Off the bookshelf: a look at a favorite item from the library

April 12-18 is National Library Week! The library at the Bostonian Society was founded in 1881, and since then we have collected, preserved, and made accessible for research a wide range of materials relating to Boston. Highlights of our library collection include sources on Boston and New England history, colonial history and the American Revolution, city directories, and Massachusetts Revolutionary War military records. We actively acquire recent publications, but some of the books in our collection date to the early 1800s.

F73.3.T54 title page
I use our library collection to help researchers on-site and with reference questions that are sent to me. From all of the time that I spend back in the stacks, I've found that I have a few favorite library items. I love our almanacs, many dating to the late 1700s, and I use our run of Boston city directories, dating from 1789 through the 1980s, on a frequent basis. My favorite source in the library, though, is Annie H. Thwing's The Crooked and Narrow Streets of the Town of Boston, 1630 - 1822.

Annie Thwing (1851-1940) was an author and historian. In addition to her research into Boston's streets and built environment, she also wrote a re-telling of the children's book Chicken Little with illustrations by Nelly Littlehale Umbstaetter.  And while I don't use Chicken Little for reference very often, I do often find myself reaching for The Crooked and Narrow Streets. The streets of Boston have changed a good deal over the last 385 years, and I frequently receive reference questions about the history of specific streets, some of which are no longer in existence.

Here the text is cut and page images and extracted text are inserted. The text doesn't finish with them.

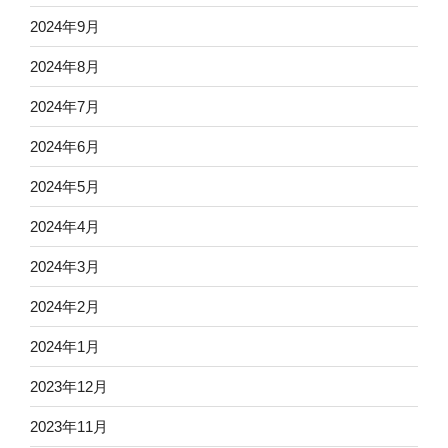
2024年9月
2024年8月
2024年7月
2024年6月
2024年5月
2024年4月
2024年3月
2024年2月
2024年1月
2023年12月
2023年11月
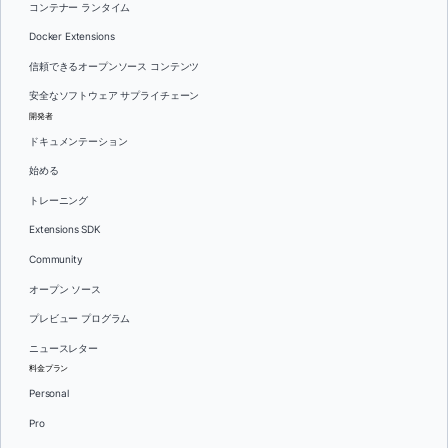
コンテナー ランタイム
Docker Extensions
信頼できるオープンソース コンテンツ
安全なソフトウェア サプライチェーン
開発者
ドキュメンテーション
始める
トレーニング
Extensions SDK
Community
オープン ソース
プレビュー プログラム
ニュースレター
料金プラン
Personal
Pro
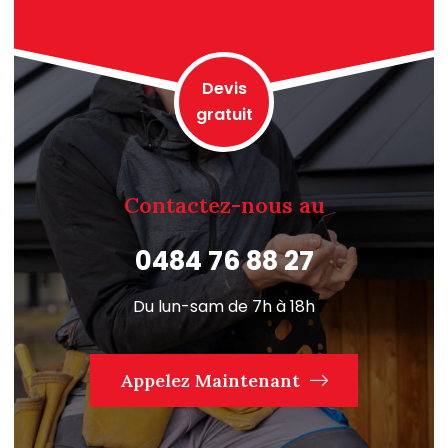
Devis
gratuit
Contactez-nous au
0484 76 88 27
Du lun-sam de 7h à 18h
Appelez Maintenant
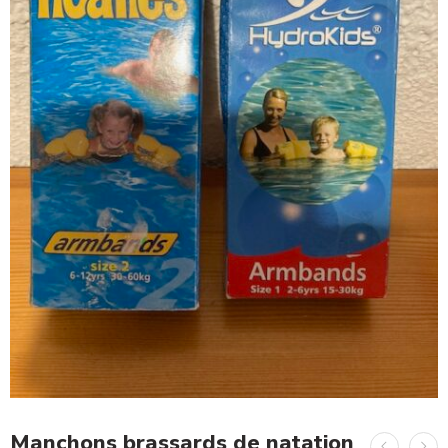
Manchons brassards de natation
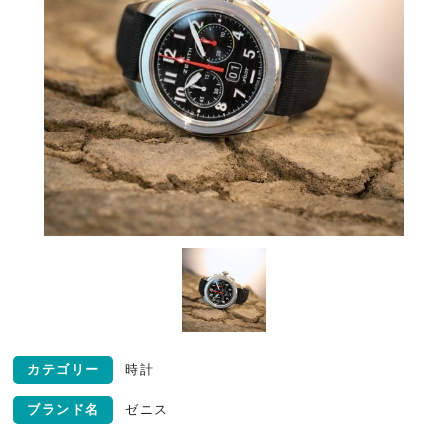
カテゴリー
時計
ブランド名
ゼニス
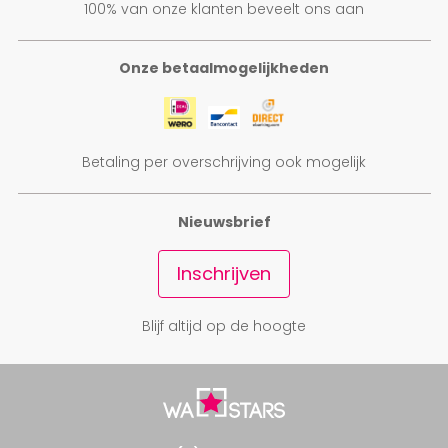
vanaf € 147,50
vanaf € 147,50
100% van onze klanten beveelt ons aan
Onze betaalmogelijkheden
Betaling per overschrijving ook mogelijk
Nieuwsbrief
Inschrijven
Blijf altijd op de hoogte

Thwing's book is one of my go-to sources for these questions, as it give a history of the street, an idea of its physical location, and information about the individuals who lived in or owned property on the street. This source also helps us to imagine the colonial streets that our Revolutionary Characters would have walked down, and the people they would have encountered along the way.

Spurred on by a desire to know where her ancestors lived, Thwing researched early Boston's streets and inhabitants by using a number of resources, including deeds, probate, church, and town records, and diaries. All of this information was indexed on 125,000 catalog cards, that were later donated to the Massachusetts Historical Society, before they were published as The Crooked and Narrow Streets of Boston. The MHS also has a collection of the Thwing Family Papers.

Celebrate National Library Week by finding some great sources at your local library, or by searching our catalog to find some in our collection!